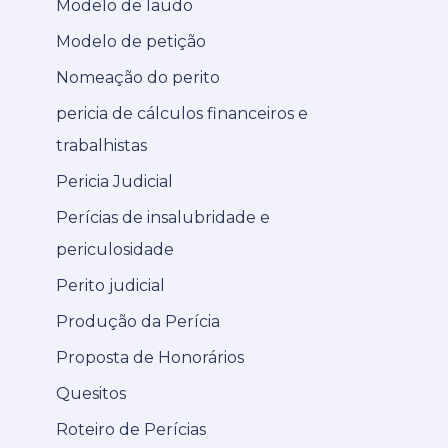
Modelo de laudo
Modelo de petição
Nomeação do perito
pericia de cálculos financeiros e
trabalhistas
Pericia Judicial
Perícias de insalubridade e
periculosidade
Perito judicial
Produção da Perícia
Proposta de Honorários
Quesitos
Roteiro de Perícias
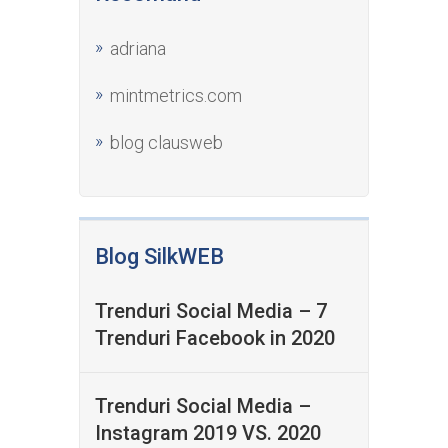
adriana
mintmetrics.com
blog clausweb
Blog SilkWEB
Trenduri Social Media – 7
Trenduri Facebook in 2020
Trenduri Social Media –
Instagram 2019 VS. 2020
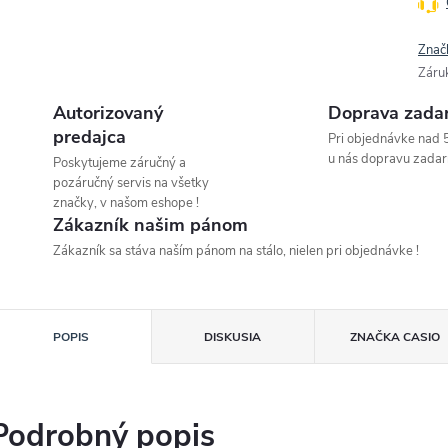
Znač
Záru
Autorizovaný
Doprava zada
predajca
Pri objednávke nad 
u nás dopravu zadar
Poskytujeme záručný a
pozáručný servis na všetky
značky, v našom eshope !
Zákazník našim pánom
Zákazník sa stáva naším pánom na stálo, nielen pri objednávke !
POPIS
DISKUSIA
ZNAČKA
CASIO
Podrobný popis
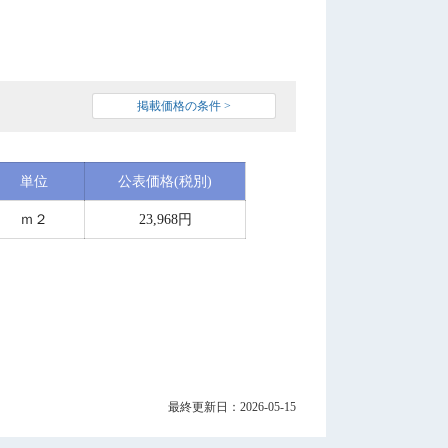
掲載価格の条件 >
単位
公表価格(税別)
ｍ２
23,968円
最終更新日：2026-05-15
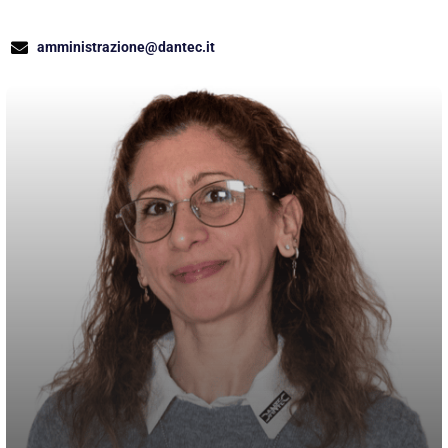
amministrazione@dantec.it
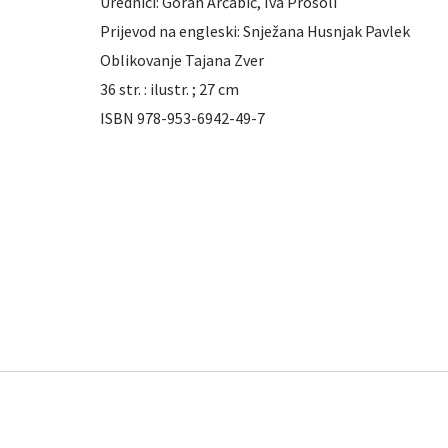
Urednici: Goran Arčabić, Iva Prosoli
Prijevod na engleski: Snježana Husnjak Pavlek
Oblikovanje Tajana Zver
36 str. : ilustr. ; 27 cm
ISBN 978-953-6942-49-7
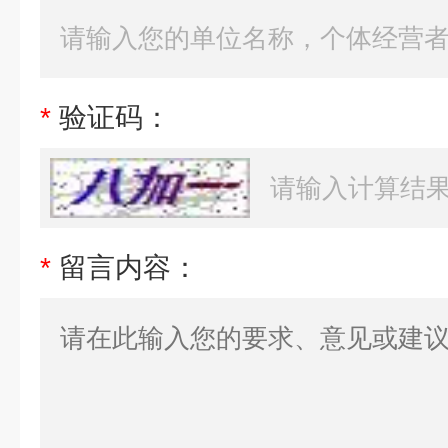
*
验证码：
*
留言内容：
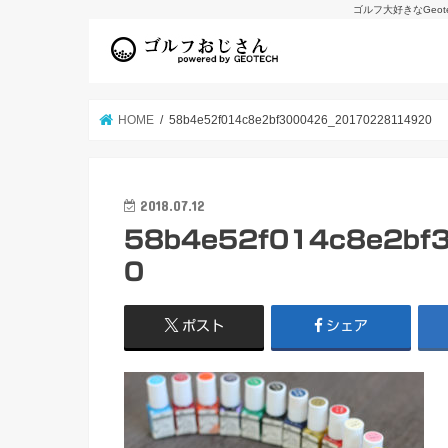
ゴルフ大好きなGeo
HOME
58b4e52f014c8e2bf3000426_20170228114920
2018.07.12
58b4e52f014c8e2bf
0
ポスト
シェア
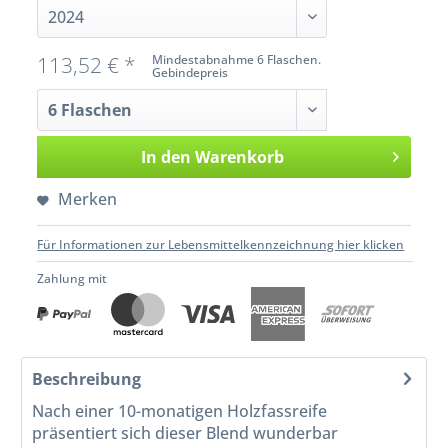
113,52 € *
Mindestabnahme 6 Flaschen.
Gebindepreis
In den
Warenkorb
Merken
Für Informationen zur Lebensmittelkennzeichnung hier klicken
Zahlung mit
Beschreibung
Nach einer 10-monatigen Holzfassreife
präsentiert sich dieser Blend wunderbar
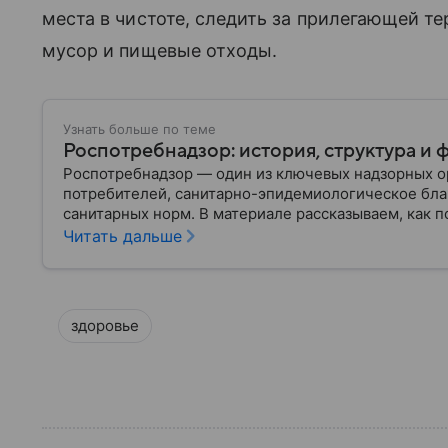
места в чистоте, следить за прилегающей т
мусор и пищевые отходы.
Узнать больше по теме
Роспотребнадзор: история, структура и 
Роспотребнадзор — один из ключевых надзорных ор
потребителей, санитарно-эпидемиологическое бла
санитарных норм. В материале рассказываем, как п
руководит им сегодня.
Читать дальше
здоровье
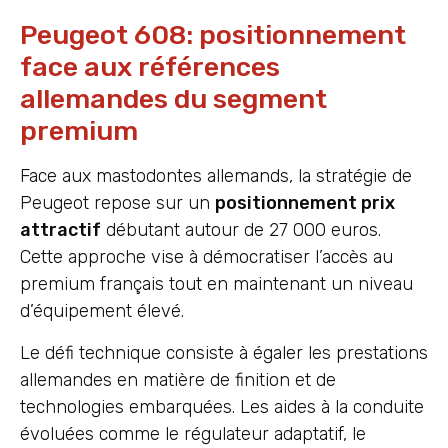
Peugeot 608: positionnement
face aux références
allemandes du segment
premium
Face aux mastodontes allemands, la stratégie de
Peugeot repose sur un
positionnement prix
attractif
débutant autour de 27 000 euros.
Cette approche vise à démocratiser l’accès au
premium français tout en maintenant un niveau
d’équipement élevé.
Le défi technique consiste à égaler les prestations
allemandes en matière de finition et de
technologies embarquées. Les aides à la conduite
évoluées comme le régulateur adaptatif, le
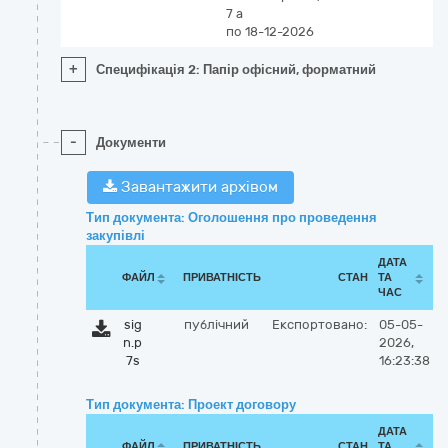
7 а
по 18-12-2026
+
Специфікація 2: Папір офісний, форматний
-
Документи
Завантажити архівом
Тип документа: Оголошення про проведення
закупівлі
ДАТА
ФАЙЛ
ПРИВАТНІСТЬ
СТАН
ТА
ЧАС
sig
публічний
Експортовано:
05-05-
n.p
2026,
7s
16:23:38
Тип документа: Проект договору
ДАТА
ФАЙЛ
ПРИВАТНІСТЬ
СТАН
ТА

**Your task**: Without the pictures, give all the records above again exactly.

**Task result**:
Modelo de laudo
Modelo de petição
Nomeação do perito
pericia de cálculos financeiros e
trabalhistas
Pericia Judicial
Perícias de insalubridade e
periculosidade
Perito judicial
Produção da Perícia
Proposta de Honorários
Quesitos
Roteiro de Perícias
adriana
mintmetrics.com
blog clausweb
Blog SilkWEB
Trenduri Social Media – 7
Trenduri Facebook in 2020
Trenduri Social Media –
Instagram 2019 VS. 2020
Znač
Záru
Autorizovaný
Doprava zada
predajca
Pri objednávke nad 
u nás dopravu zadar
Poskytujeme záručný a
pozáručný servis na všetky
značky, v našom eshope !
Zákazník našim pánom
Zákazník sa stáva naším pánom na stálo, nielen pri objednávke !
POPIS
DISKUSIA
ZNAČKA
CASIO
Podrobný popis
掲載価格の条件 >
単位
公表価格(税別)
ｍ２
23,968円
最終更新日：2026-05-15
amministrazione@dantec.it
Urednici: Goran Arčabić, Iva Prosoli
Prijevod na engleski: Snježana Husnjak Pavlek
Oblikovanje Tajana Zver
36 str. : ilustr. ; 27 cm
ISBN 978-953-6942-49-7
*
验证码：
*
留言内容：
ゴルフ大好きなGeo
HOME
58b4e52f014c8e2bf3000426_20170228114920
2018.07.12
58b4e52f014c8e2bf
0
ポスト
シェア
113,52 € *
Mindestabnahme 6 Flaschen.
Gebindepreis
In den
Warenkorb
Merken
Für Informationen zur Lebensmittelkennzeichnung hier klicken
Zahlung mit
Beschreibung
Nach einer 10-monatigen Holzfassreife
präsentiert sich dieser Blend wunderbar
места в чистоте, следить за прилегающей т
мусор и пищевые отходы.
Узнать больше по теме
Роспотребнадзор: история, структура и 
Роспотребнадзор — один из ключевых надзорных ор
потребителей, санитарно-эпидемиологическое бла
санитарных норм. В материале рассказываем, как п
руководит им сегодня.
Читать дальше
здоровье
Peugeot 608: positionnement
face aux références
allemandes du segment
premium
Face aux mastodontes allemands, la stratégie de
Peugeot repose sur un
positionnement prix
attractif
débutant autour de 27 000 euros.
Cette approche vise à démocratiser l’accès au
premium français tout en maintenant un niveau
d’équipement élevé.
Le défi technique consiste à égaler les prestations
allemandes en matière de finition et de
technologies embarquées. Les aides à la conduite
évoluées comme le régulateur adaptatif, le
7 а
по 18-12-2026
+
Специфікація 2: Папір офісний, форматний
-
Документи
Завантажити архівом
Тип документа: Оголошення про проведення
закупівлі
ДАТА
ФАЙЛ
ПРИВАТНІСТЬ
СТАН
ТА
ЧАС
sig
публічний
Експортовано:
05-05-
n.p
2026,
7s
16:23:38
Тип документа: Проект договору
ДАТА
ФАЙЛ
ПРИВАТНІСТЬ
СТАН
ТА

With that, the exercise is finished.